Image: Dr Barb Bannister, UNE Lecturer, is passionate about teaching agriculture in schools. Photo: David Elkins.
Australian schools are suffering a deepening drought in agriculture teachers.
While the shortage is not unique among STEM subjects, agriculture teacher and UNE lecturer Dr Barb Bannister is working to ensure agriculture remains a viable career choice for students and continues to drive innovation to tackle some of the world’s most pressing issues.
Learning about agriculture, Barb says, is learning how the world works, making it an essential subject for schools. “If you like to eat,” she says, “you like agriculture.” However, she thinks the subject is not well understood.
We have done more than most other sectors for conservation, sustainability and emissions reduction.
“There’s still a perception that agriculture is about ‘cows and ploughs’, to borrow Emeritus Professor Jim Pratley’s words. But as he says, we have done more than most other sectors for conservation, sustainability and emissions reduction.
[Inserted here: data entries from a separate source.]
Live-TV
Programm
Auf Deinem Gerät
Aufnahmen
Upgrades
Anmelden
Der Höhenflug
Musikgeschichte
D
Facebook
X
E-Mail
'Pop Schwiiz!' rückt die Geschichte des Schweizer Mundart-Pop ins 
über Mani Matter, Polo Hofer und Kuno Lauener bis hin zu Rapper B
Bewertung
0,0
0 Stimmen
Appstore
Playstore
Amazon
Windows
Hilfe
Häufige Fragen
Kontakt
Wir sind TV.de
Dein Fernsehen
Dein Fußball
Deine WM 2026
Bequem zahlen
“Agriculture teaches where things come from and how they’re made. It’s a great multidisciplinary subject for people who are really curious about the world. I think of it as the original STEM subject.”
A family tradition
Barb is a UNE lecturer, sector advocate, school agriculture teacher and principal. Born and raised into agriculture and agriculture teaching, Barb knows as well as anyone what specialist agriculture teachers have to offer.
“My dad was an ag teacher, my older brother was an ag teacher, my sister was an ag teacher, my dad’s brother was an ag teacher, and one of my cousins was an ag teacher,” Barb says.
Barb says following her family into an ag education career felt “like putting on a pair of comfy old socks.”
“I was immersed in this world as a very young child with many leaders within ag education coming for dinner. They were just dad’s friends,” she says.
“I had wanted to be a teacher for a long, long time and I really like working with children. I think it’s such a privilege to be part of that journey. I like hearing the fresh ideas, and provided it’s not disrespectful, I love it when people say ‘yeah, says who?’ or ‘how come?’ I take that as a personal challenge to respond to that in a way that satisfies that student.
“It’s the best seat in the house to watch a student, whether a high school student or university student, to watch them grow in their confidence and their capacity.”
Barb got her start at UNE, where she completed a specialist degree on offer at the time, a Bachelor of Education (Rural Science), which she followed up with a Master of Education and a Doctor of Education.
I had wanted to be a teacher for a long, long time and I really like working with children. I think it’s such a privilege to be part of that journey.
Barb’s first job was as an ag teacher at Bathurst High, and a few years later, still in the Western region of NSW, she helped set up and design the teaching and learning for Australia’s first online selective high school, a secondary school, piloted from 2009 to 2014 and gazetted – meaning permanently funded – in 2015. It’s a particularly notable achievement, given not much was known about online learning back in 2009, particularly for secondary students.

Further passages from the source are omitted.